Cass also had the band members take videos of themselves at home. This footage and the 3D images were merged together in a compelling virtual stage set that artfully balanced the 'real' video images with the realistic renderings. The videos were displayed on vertical screens that ran across the backdrop, while the 3D 'band members' played their “3D instruments” on the virtual stage.
Accenting the scene on stage and tying the video and 3D images even more seamlessly together was a dynamic light show that moved naturally with the graceful flow of the music. Crisp gobo patterns and vivid shafts of light enhanced the sense of dimensionality on the 3D stage, while the vividly coloured washes provided an arresting contrast to the black and white video images of the band members along the backdrop.
Colour and patterns were furnished by six Maverick MK2 Wash units on the overhead rig, with one being position directly over each musician, as well as 27 Rogue R1 FX-B fixtures arranged along the bottom of the curtain on the inside, and 27 COLORado Solo Batten units matching them outside the curtains. Also included in the rig were three Ovation E-910FC ellipsoidals (used as front lights) and 12 Maverick MK3 Spot fixtures in the air, six mid-stage and six upstage.
Although lighting was critical to creating the right mood on the virtual stage, the fixtures themselves remained mostly out of sight, particularly during the start of the show. “With this project I wanted the lighting to be ‘hidden’ at first and the initial focus to be on the video walls,” said Cass. “Then, as the show progressed, I introduced lighting the elements. The Spaga project has a minimalist and modern look with its logo and media, so I wanted to mirror that.
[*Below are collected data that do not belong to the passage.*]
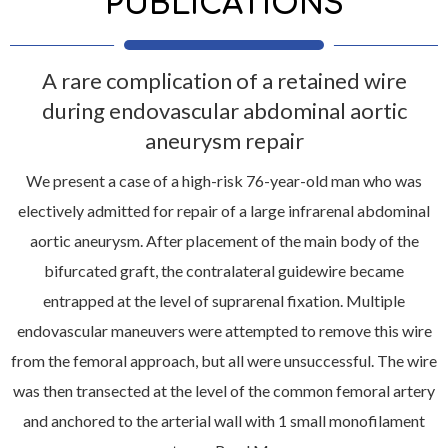
PUBLICATIONS
A rare complication of a retained wire
during endovascular abdominal aortic
aneurysm repair
We present a case of a high-risk 76-year-old man who was
electively admitted for repair of a large infrarenal abdominal
aortic aneurysm. After placement of the main body of the
bifurcated graft, the contralateral guidewire became
entrapped at the level of suprarenal fixation. Multiple
endovascular maneuvers were attempted to remove this wire
from the femoral approach, but all were unsuccessful. The wire
was then transected at the level of the common femoral artery
and anchored to the arterial wall with 1 small monofilament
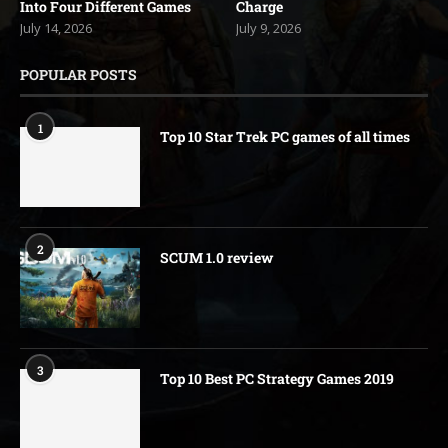
Into Four Different Games
Charge
July 14, 2026
July 9, 2026
POPULAR POSTS
1
Top 10 Star Trek PC games of all times
2
SCUM 1.0 review
3
Top 10 Best PC Strategy Games 2019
I thought a large and visible rig would be too industrial looking.”
The virtual concert took place in a room Cass created primarily from Google 3D Warehouse, modifying it to fit the needs of the project by adding elements like an arena ticket counter, a curtain, and balcony rails.
Syncing up the cameras in the 3D environment was critically important to creating the realistic show. Cass did this by putting the audio track into Ableton Live and having software output the audio along with a timecode signal. He then dropped the camera shots into Resolume and offset them to the timecode signal.
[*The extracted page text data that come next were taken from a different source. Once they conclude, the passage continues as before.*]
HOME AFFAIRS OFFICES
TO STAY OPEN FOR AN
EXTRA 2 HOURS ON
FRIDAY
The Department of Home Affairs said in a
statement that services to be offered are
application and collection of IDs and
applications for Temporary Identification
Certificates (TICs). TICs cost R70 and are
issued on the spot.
“The crucial factor in this process was to sync them after the video had been routed in the 3D environment using NDI,” said Cass. “This was important, because all of these steps add some level of latency. So, by syncing them after all that was done, we ensured that the videos stayed in time with the audio in the final product.”
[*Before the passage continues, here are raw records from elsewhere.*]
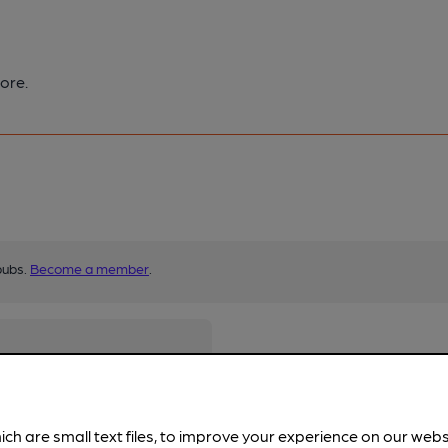
ore.
pubs.
Become a member
.
ich are small text files, to improve your experience on our web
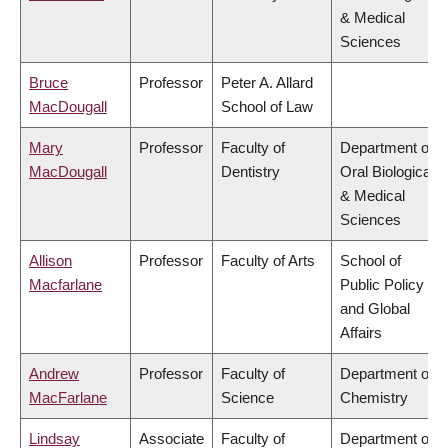
& Medical
Sciences
Bruce
Professor
Peter A. Allard
MacDougall
School of Law
Mary
Professor
Faculty of
Department of
MacDougall
Dentistry
Oral Biological
& Medical
Sciences
Allison
Professor
Faculty of Arts
School of
Macfarlane
Public Policy
and Global
Affairs
Andrew
Professor
Faculty of
Department of
MacFarlane
Science
Chemistry
Lindsay
Associate
Faculty of
Department of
On the subject of camera angles, Cass noted: “I’ve been doing these 3D renders of songs for many years and generally the goal is to show different production elements throughout the song by positioning the virtual camera where and when the elements look best.”
Cass has also been doing live performances for quite some time. He points out the overarching goal is always the same, whether a concert is live or virtual: “to show the best attributes of the artist and the production.”
However, he notes that there is also an important difference. “In a live show, there are many elements I have no control over,” he said. “But in a 3D world, I can control everything, including the environment.”